What you are asked to do
This exercise asks for a copy of each line in the records below with the word "Thành" in it.
START Data for analysis
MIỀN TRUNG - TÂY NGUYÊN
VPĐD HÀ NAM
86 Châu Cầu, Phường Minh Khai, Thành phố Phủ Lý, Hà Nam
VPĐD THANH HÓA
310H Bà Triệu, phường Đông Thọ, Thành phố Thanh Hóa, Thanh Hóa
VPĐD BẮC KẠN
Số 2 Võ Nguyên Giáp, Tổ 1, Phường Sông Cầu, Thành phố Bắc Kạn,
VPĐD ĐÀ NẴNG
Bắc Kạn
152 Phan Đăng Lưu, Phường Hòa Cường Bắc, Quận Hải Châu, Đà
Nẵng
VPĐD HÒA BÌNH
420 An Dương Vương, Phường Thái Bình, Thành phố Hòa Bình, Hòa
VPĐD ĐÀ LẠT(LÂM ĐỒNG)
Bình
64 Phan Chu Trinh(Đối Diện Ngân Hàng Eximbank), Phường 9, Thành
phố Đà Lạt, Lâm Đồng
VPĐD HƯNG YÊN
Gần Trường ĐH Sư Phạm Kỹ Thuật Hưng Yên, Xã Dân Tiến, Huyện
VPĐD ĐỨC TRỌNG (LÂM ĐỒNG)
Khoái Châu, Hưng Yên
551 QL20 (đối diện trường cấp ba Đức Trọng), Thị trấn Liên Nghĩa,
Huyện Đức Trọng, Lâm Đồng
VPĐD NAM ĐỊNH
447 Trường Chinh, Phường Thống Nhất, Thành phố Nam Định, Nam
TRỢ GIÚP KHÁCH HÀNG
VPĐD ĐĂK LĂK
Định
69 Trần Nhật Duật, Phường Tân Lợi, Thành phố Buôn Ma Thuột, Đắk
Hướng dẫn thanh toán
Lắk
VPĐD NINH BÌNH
END Data for analysis
START Data for analysis
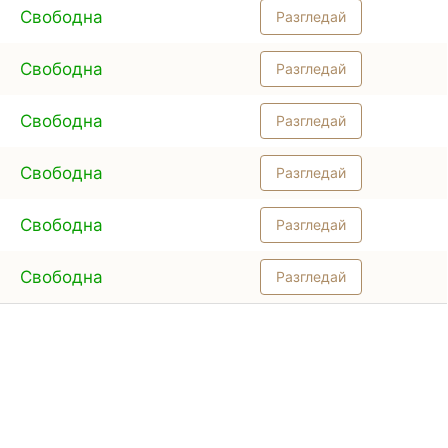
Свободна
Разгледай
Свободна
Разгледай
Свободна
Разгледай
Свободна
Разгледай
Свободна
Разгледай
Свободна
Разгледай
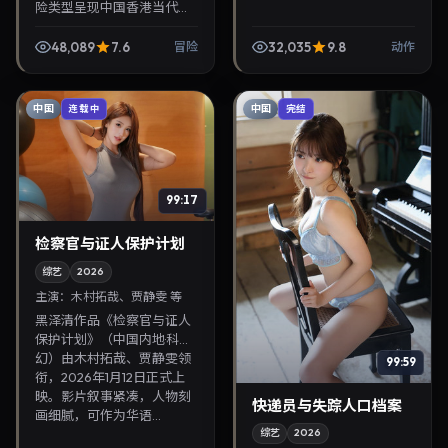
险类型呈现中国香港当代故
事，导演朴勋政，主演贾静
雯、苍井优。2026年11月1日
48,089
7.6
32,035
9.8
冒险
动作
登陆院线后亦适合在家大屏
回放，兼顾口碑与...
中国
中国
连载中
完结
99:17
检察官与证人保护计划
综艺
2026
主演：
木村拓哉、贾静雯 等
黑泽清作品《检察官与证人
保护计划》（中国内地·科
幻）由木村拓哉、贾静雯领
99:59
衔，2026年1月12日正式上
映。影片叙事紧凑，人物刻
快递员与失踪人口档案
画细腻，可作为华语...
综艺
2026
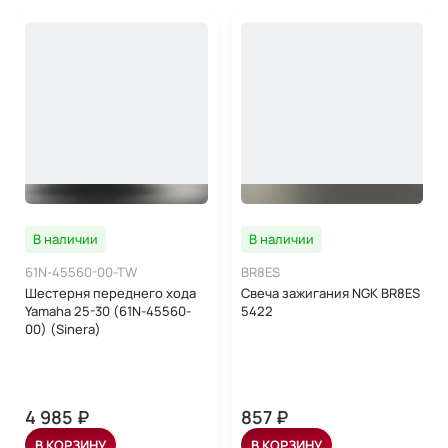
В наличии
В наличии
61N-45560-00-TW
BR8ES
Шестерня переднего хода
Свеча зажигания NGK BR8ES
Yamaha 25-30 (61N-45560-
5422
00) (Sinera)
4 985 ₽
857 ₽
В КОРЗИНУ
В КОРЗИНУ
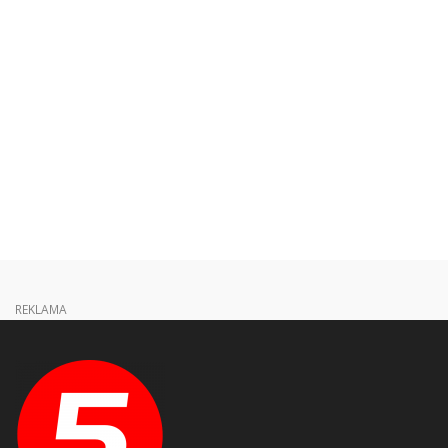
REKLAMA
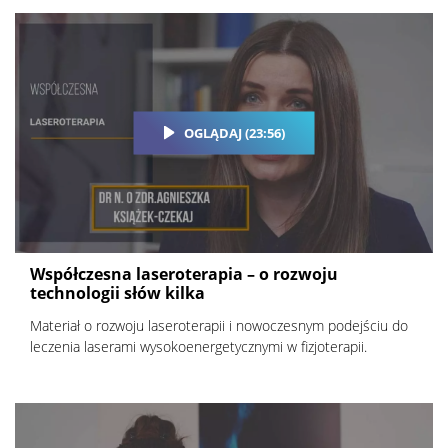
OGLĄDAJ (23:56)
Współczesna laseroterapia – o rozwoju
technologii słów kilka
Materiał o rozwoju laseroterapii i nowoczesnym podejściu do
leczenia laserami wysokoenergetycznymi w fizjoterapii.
END Data for analysis
Problem solution
86 Châu Cầu, Phường Minh Khai, Thành phố Phủ Lý, Hà Nam
310H Bà Triệu, phường Đông Thọ, Thành phố Thanh Hóa, Thanh Hóa
Số 2 Võ Nguyên Giáp, Tổ 1, Phường Sông Cầu, Thành phố Bắc Kạn,
420 An Dương Vương, Phường Thái Bình, Thành phố Hòa Bình, Hòa
64 Phan Chu Trinh(Đối Diện Ngân Hàng Eximbank), Phường 9, Thành
447 Trường Chinh, Phường Thống Nhất, Thành phố Nam Định, Nam
69 Trần Nhật Duật, Phường Tân Lợi, Thành phố Buôn Ma Thuột, Đắk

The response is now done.